A lot of new plunge routers allow for some adjustment from below, so it is like having a built in router lift. Older plunge routers like my old Porter Cable 690 work well in the table if you remove the springs. Otherwise, you are fighting the spring tension as you try to adjust it from below. There are a lot of videos online for how to remove the springs from various routers.

If you only have one router, make it a plunge router. you can go from in the table to out of the table quickly, and have the advantage of handheld and table mounted routing.

The router I have in my table is a fixed based unit now, because it is actually a little easier to adjust than the plunge router was with the springs.


----------



## Bodger96 (Mar 18, 2014)

I have used a Ryobi RE600 plunge router in a table for 30 years and it works great.
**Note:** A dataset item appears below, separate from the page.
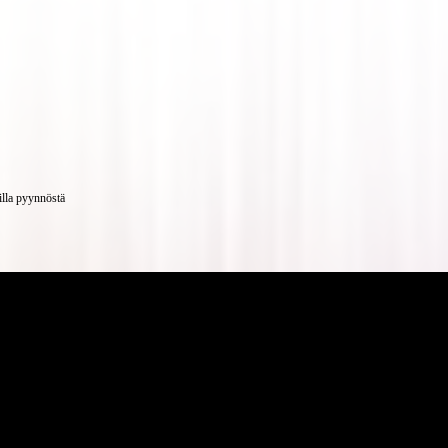
illa pyynnöstä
I added a router razier to it about 7 years ago, great addition for around $100 Cdn.

Regards Bob


----------



## jw2170 (Jan 24, 2008)

If you are going to use a plunge router in the table, I would remove the springs..


----------



## katabrontes (Nov 12, 2014)

I started with a De Walt 625 in my UJK router table but found adjusting it form below and changing bits was quite awkward. I then bought a Triton A001 to use in the table and it is a great improvement. As long as you fit a separate no-volt safety switch a small modification tot he router power switch allows you to raise the chuck right through the top of the table without even having to reach underneath to switch off the power switch. Don't do this unless you use a separate safety switch as other wise you can lock the spindle without cutting power to the router - unlikely I agree as you could hardly fail to notice it was running! I suppose you might switch it on by mistake when it was locked although you would have to reach under the table to do this. If you plan to use this router freehand as well as in the table don't modify the switch. Either way its a great tool and has masses of power and a really good chuck with separate nuts and collets supplied to 1/2" or 1/2" bits.


----------



## Cherryville Chuck (Sep 28, 2010)

I also use big plungers in my router table. I use the threaded rod for my height changes. I also just have my router and plate sit in the rabbet on my table so that I can lift them out at will. Having the router laying on its side on the table top makes major changes easy. Then I fine tune with the router in the table. The newest big plunger I have has above table adjustment so once I get it mounted it will just stay in the table except for bit changes.


----------



## greenacres2 (Dec 23, 2011)

Usually, it's the plunge base that is designed for table use. One big exception is the Bosch 1617 whose fixed base is designed for table use and the plunge base is not recommended in a table. The Bosch fixed base is excellent in a table--at least in my opinion.

earl


----------



## DaninVan (Jan 1, 2012)

You guys lost me. The plunge function is disabled in the table mode, so how is it a _desirable_ feature (for router tables)? 
My Bosch 1619EVS has that clever spring lockout device which allows it to be easily used either way...no disassembly required. The 1617EVSPK on the other hand, is as Earl just pointed out, designed specifically so that _the fixed base can be table mounted_, the motor unit dropped out and plunked into the plunge base for freehand/plunge use. The one thing that the 1619 does _not_ have is through-the-base ht. adjustment which of course the 1617 does have.
The consensus here has always been that if you only have one router, buy a plunge. That does _not_ translate into meaning that it's the _best_ solution for table mounted routing. Just the most economical.


----------



## PhilBa (Sep 25, 2014)

Some plungers are designed to work in a table so it's a relatively cheap way to go. However, you can also use a lift with just a motor. I prefer that option - having a PC 7518 motor only in a JessEm lift. Personally, I see it as great way too go. Super easy bit change and above table locking. Would be hard pressed to find something better.


----------



## Mike (Nov 22, 2004)

Phil made a good point that I would like to expand on. Any router that must be turned in the base to make height adjustments is easier to work with using a router lift. Why? First would be the fact that with a router lift your switch is always in the same position. This ends fumbling under the table to find where the switch is. Adjustments are faster using a lift, especially on large changes.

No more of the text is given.